Une erreur à ne pas commettre pour Projet Montréal

Des médias, dont Le Devoir, ont annoncé récemment que les deux partis d'opposition à l'Hôtel de ville de Montréal envisagent de se coaliser pour défaire le parti du maire Gérald Tremblay lors des prochaines élections municipales. Le chef de Vision Montréal, Benoit Labonté, et celui de Projet Montréal, Richard Bergeron, ont en effet confirmé qu'ils ont eu des pourparlers informels dans ce but. Aux termes d'une éventuelle alliance électorale, les deux formations se partageraient les districts pour ne pas se nuire en présentant des candidats l'une contre l'autre.

L'étape la plus cruciale avant la conclusion formelle d'une telle alliance serait de mettre au point une plate-forme commune dans laquelle les deux partis devraient trouver un terrain d'entente sur les principaux enjeux. Ce serait probablement là une tâche ardue, car plusieurs dossiers les séparent actuellement, notamment le réaménagement de la rue Notre-Dame, le projet Griffintown, le processus entourant le projet de la gare-hôtel Viger, etc.

Mais le principal obstacle à l'alliance envisagée par les deux chefs proviendrait surtout du fait que l'idéologie qui a jusqu'ici inspiré les deux formations est bien différente. Vision Montréal, qui a été pendant deux mandats au pouvoir sous la houlette de son fondateur Pierre Bourque est un parti conservateur que plusieurs considèrent comme l'émanation du Parti civique de l'autocrate Jean Drapeau.

Par contraste, Projet Montréal est un jeune parti progressiste un peu comme l'était RCM avant qu'il ne prenne le pouvoir en 1984. Défavorisé par le système électoral il a réussi à ne faire élire qu'un conseiller, son chef, lors de sa première tentative aux élections de 2005. Mais il s'est classé avant Vision Montréal lors de la plupart des élections partielles tenues depuis, notamment à la mairie d'Outremont.

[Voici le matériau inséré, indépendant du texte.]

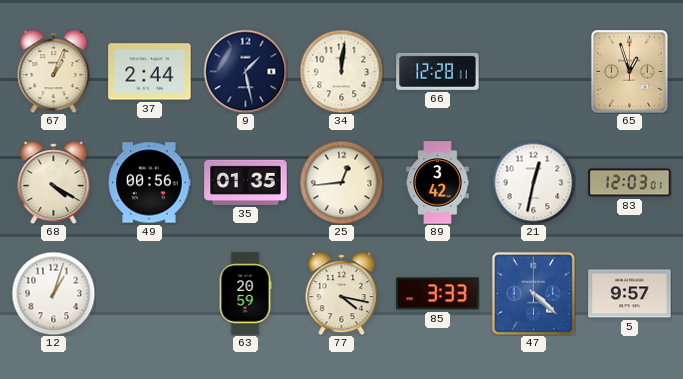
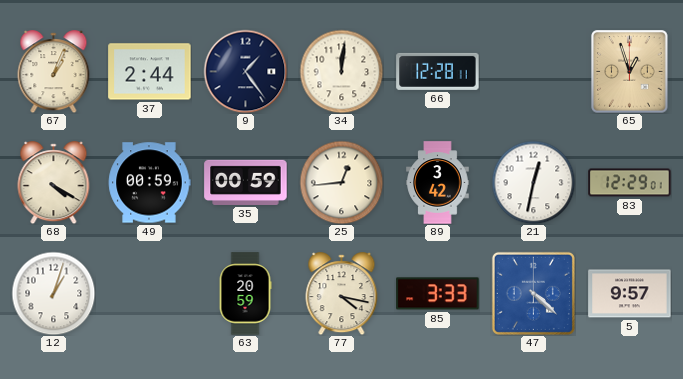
9: 1:28 -> 1:24
49: 00:56 -> 00:59
35: 01:35 -> 00:59
83: 12:03 -> 12:29
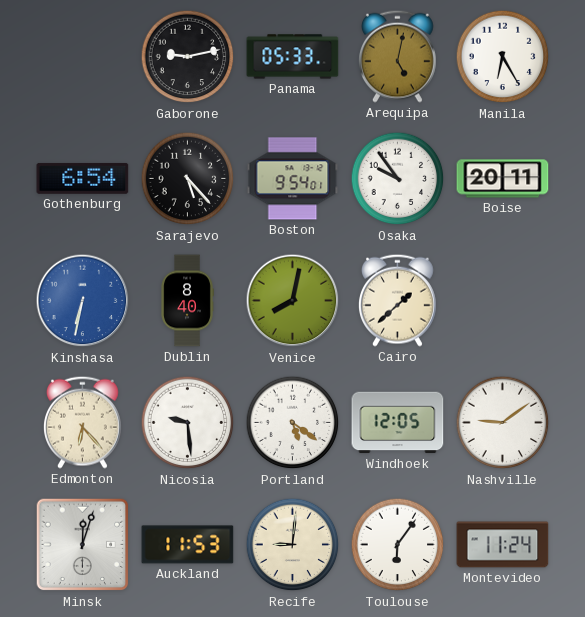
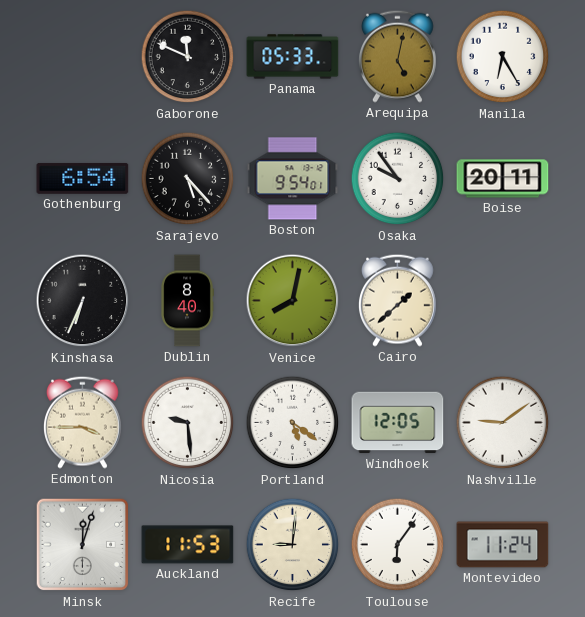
Gaborone: 9:13 -> 11:49
Kinshasa: 6:32 -> 6:34
Kinshasa dial: blue -> black
Edmonton: 6:23 -> 3:45
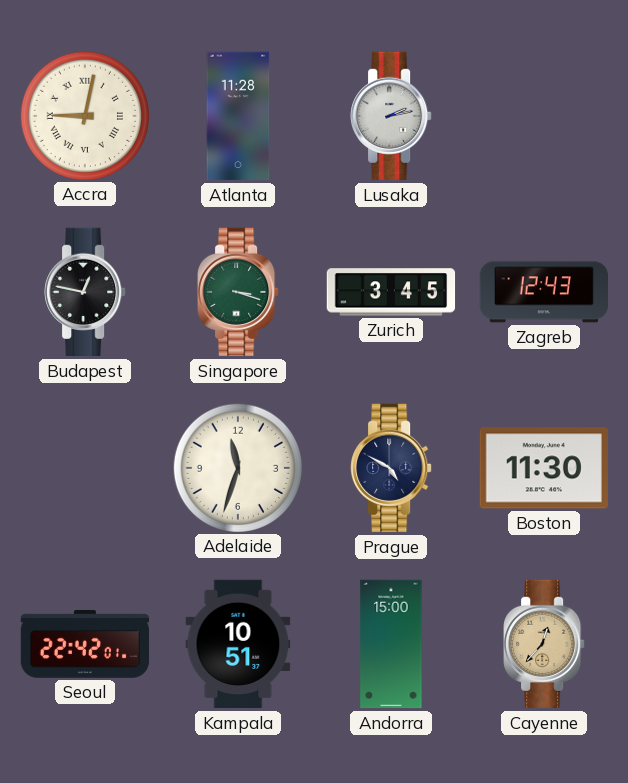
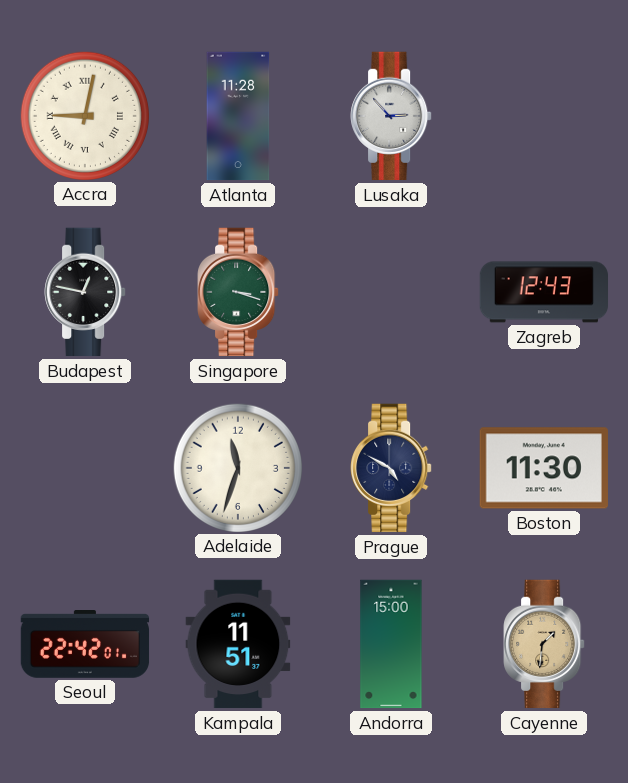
Lusaka: 2:13 -> 2:53
Zurich: 3:45 -> none
Kampala: 10:51 -> 11:51
Cayenne: 12:37 -> 1:31
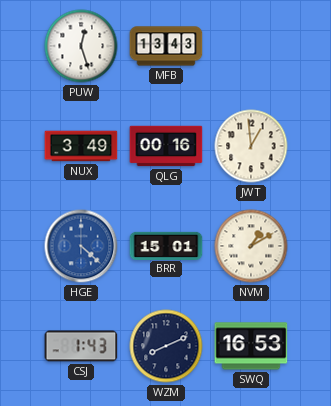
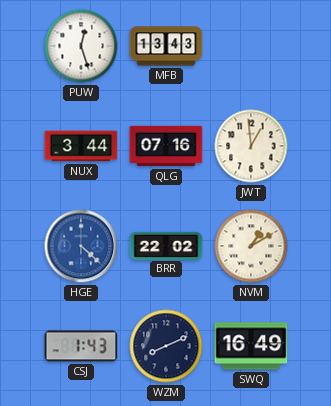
NUX: 3:49 -> 3:44
QLG: 00:16 -> 07:16
BRR: 15:01 -> 22:02
SWQ: 16:53 -> 16:49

Les deux chefs sont aussi bien différents. Benoit Labonté, un membre de l'establishment, est un politicien traditionnel adepte du statu quo qui a d'abord fait ses classes auprès de l'ex-premier ministre Paul Martin. Il a quitté l'administration du maire Tremblay, il y a quelques mois, lorsqu'il s'est aperçu que ce dernier ne le choisirait probablement pas comme son dauphin. Richard Bergeron est un intellectuel bardé de diplômes qui a quitté une carrière confortable de technocrate pour plonger dans l'arène politique afin de réaliser les réformes dont il rêvait. Idéaliste, il n'est pas tellement aguerri pour se défendre contre certaines tactiques politiciennes.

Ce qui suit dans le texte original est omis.